_Exercise details_: Look through the entries below and count every line in which "accueil" appears; reply with the number only.

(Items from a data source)
╭──

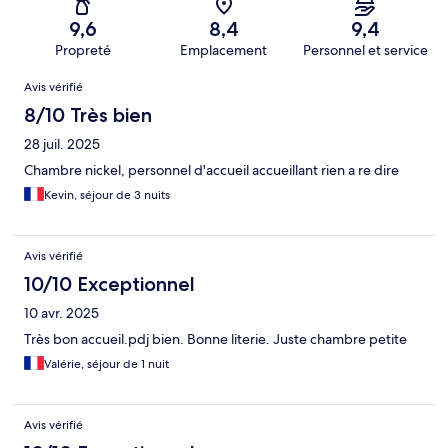
9,6
8,4
9,4
Propreté
Emplacement
Personnel et service
Avis
Avis vérifié
8/10 Très bien
28 juil. 2025
Chambre nickel, personnel d'accueil accueillant rien a re dire
Kevin, séjour de 3 nuits
Avis vérifié
10/10 Exceptionnel
10 avr. 2025
Très bon accueil.pdj bien. Bonne literie. Juste chambre petite
Valérie, séjour de 1 nuit
Avis vérifié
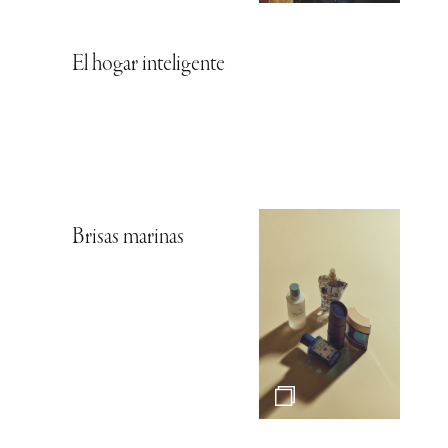
El hogar inteligente
Brisas marinas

╰──

_Expected output_: 2